# Slow release energy food HELP ME!!!!!!!!!!!!!!!!!!!!!



## Vickijay (19 March 2009)

Hi,
My TB is working very hard now and is a lazy bones! He eats pasture mix, balancer and some alfa a. Tried him on a few oats and hes being a silly head now!
I spoke to D&amp;H and they said he should eat staypower muesli. Has anyone fed that?

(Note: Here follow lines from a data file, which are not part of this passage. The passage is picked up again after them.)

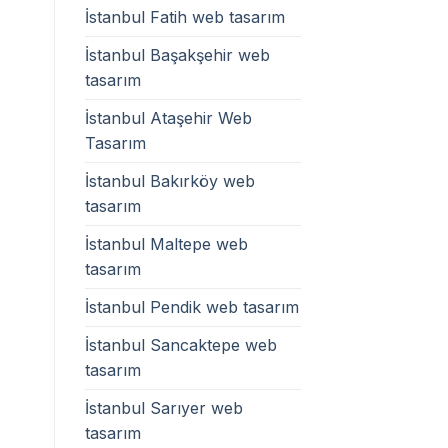
İstanbul Fatih web tasarım
İstanbul Başakşehir web
tasarım
İstanbul Ataşehir Web
Tasarım
İstanbul Bakırköy web
tasarım
İstanbul Maltepe web
tasarım
İstanbul Pendik web tasarım
İstanbul Sancaktepe web
tasarım
İstanbul Sarıyer web
tasarım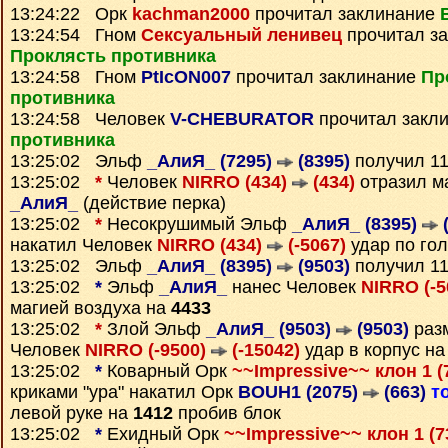
13:24:22 Орк
kachman2000
прочитал заклинание
13:24:54 Гном
Сексуальный ленивец
прочитал з
Проклясть противника
13:24:58 Гном
PtIcON007
прочитал заклинание
Пр
противника
13:24:58 Человек
V-CHEBURATOR
прочитал закл
противника
13:25:02 Эльф
_АлиЯ_ (7295)
(8395)
получил 1
13:25:02
*
Человек
NIRRO (434)
(434)
отразил м
_АлиЯ_
(действие перка)
13:25:02
*
Несокрушимый Эльф
_АлиЯ_ (8395)
(
накатил Человек
NIRRO (434)
(-5067)
удар по го
13:25:02 Эльф
_АлиЯ_ (8395)
(9503)
получил 1
13:25:02
*
Эльф
_АлиЯ_
нанес Человек
NIRRO (-
магией воздуха на
4433
13:25:02
*
Злой Эльф
_АлиЯ_ (9503)
(9503)
раз
Человек
NIRRO (-9500)
(-15042)
удар в корпус н
13:25:02
*
Коварный Орк
~~Impressive~~ клон 1 (
криками "ура" накатил Орк
BOUH1 (2075)
(663)
т
левой руке на
1412
пробив блок
13:25:02
*
Ехидный Орк
~~Impressive~~ клон 1 (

Is there something simular or better? 
I need to give him more energy as im getting tired of kicking but would rather not get bucked off and have horse running round field like a idiot lol (ps that was on 1/4 scoop of oats per feed, 2 feeds a day!)
What do you recon??
Thanks x


----------



## Inchy (19 March 2009)

perhaps try a different cereal...one of mine is a nutter on oats but fine on barley.


----------



## _Acolyte_ (19 March 2009)

I'm currently feeding D&amp;H staypower cubes - seem to suit my TB at the moment, but then I have changed a lot about his diet so it may be the other factors!

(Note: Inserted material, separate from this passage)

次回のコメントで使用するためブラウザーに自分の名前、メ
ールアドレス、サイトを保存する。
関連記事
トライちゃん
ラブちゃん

I changed him from Alfa A Oil to Hi Fi Lite, from Baileys No 4 cubes to D&amp;H Staypower Cubes, and added NAF Magic to his diet.... oh and I changed his bit to a KK one....

Some or all of those changes have resulted in him being a LOT less tense and a lot better behaved  
	
	
		
		
	


	




  I just have no idea which one(s) it is, but I am glad to have a good result  
	
	
		
		
	


	




  My TB could never ever be called lazy though


----------



## teddyt (19 March 2009)

Oats are lower in energy than barley and maize but it is released into the bloodstream quicker, hence more chance of fizziness. For energy without fizz you need to look for fibre and oil not cereal (starch) based feeds
Higher energy but slow release feeds include: Top spec cool condition cubes, unmollassed sugar beet, coolstance copra meal.


----------



## martlin (19 March 2009)

QR I find Spillers Response Slow release range better than D&amp;H Staypower.


----------



## Vickijay (19 March 2009)

Have you tried both? There is also Baileys no6 which seems to look pretty good.
too many to choose from!


----------



## martlin (19 March 2009)

Yep, I have tried both and now I am a Spillers devotee, but I suppose different things suit different horses... However, I have 7 of them and all have Spillers/chaff/oil in different quantities and they all are great on it, if I need some sparkle I add a bit of oats or barley.


----------



## indi4 (22 March 2009)

Spillers do a slow realse comp mix.  I find it works really well on sharpe horses as it gives them a bit more energy without making them silly.


----------



## toomanyhorses26 (22 March 2009)

Endurance mixes are good for that sparkle but not uncontrollable energy . Mine looked fab on a conditioning mix but no energy when ridden and was a little git on a proper competition mix but the nedurance seems to give the best of both worlds


----------



## henryhorn (22 March 2009)

We have good results with equijewel , it seems to give "oomph" without fizz..


----------